А второй, Петя, сказал на прощание:
— С Новым годом!
— Спасибо, ребята! Пусть вам повезет!
Они не уехали, пока я не вошла в парадное. В Майкину квартиру не звонила, имелись ключи. Майка живет на третьем этаже. Ступеньки, которые я преодолевала, были сродни дороге на Голгофу.
Перед дверью застыла. Вдруг возник вопрос: «А зачем ты хочешь испортить праздник любимой подруге и не менее любимому мужу? В прошлом любимым».
И тут в соседней квартире грохнул мощный хохот: женские, детские, мужские голоса, сливаясь и резонируя, взорвались, покатились радостным цунами, чуть дверь не вышибли.
Все счастливы, одна я — не пришей кобыле хвост? Врете! Живой не дамся, меня не растоптать.
Давила на кнопку звонка, пока не выскочила Майка.
Одета во что-то фиолетовое, обильно усыпанное блестками. Прическа «магазинная» (так прежде мы называли результат усилий парикмахерш), макияж — парадный. И ничуточки: ни грана, ни штриха, ни намека — на раскаяние, сожаление или проглоченный позор.
Счастливая морда. Тянет меня в квартиру, целует, обдает запахом духов, которые я подарила ей в прошлый Новый год, стаскивает с меня полушубок и при этом восклицает, повторяясь и «а»-кая.

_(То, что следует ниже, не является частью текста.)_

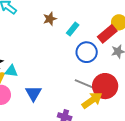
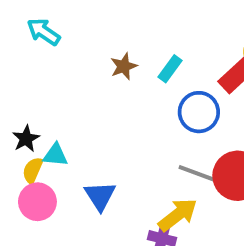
brown star: (50, 19) -> (124, 66), moved
yellow arrow: (92, 100) -> (178, 215), moved

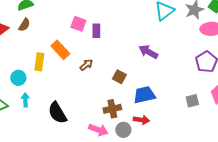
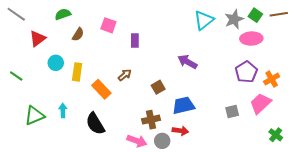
pink square: (78, 24) -> (108, 25), moved
brown semicircle: (24, 25) -> (78, 34), moved
orange rectangle: (60, 50) -> (101, 89), moved
brown square: (119, 77) -> (158, 87), turned 32
cyan circle: (18, 78) -> (56, 63), moved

— А я говорила, говорила. А они не верили, сомневались. А ты приехала, а ты приехала. А как я волновалась, никто не знал, а все видели. Ой, Лидусенька, а я верила, а ты не подвела, а как я боялась! А у нас — как на похоронах. Саша давно просит за старый год выпить, а я не разрешала без тебя, а год уже кончается. Лидочка, прости меня, но я Максу обещала молчать. А он жил у меня все это время. А ты пришла, помнишь, хотела шаль напонос из шкафа достать, а я только-только успела вещи туда Макса затолкать.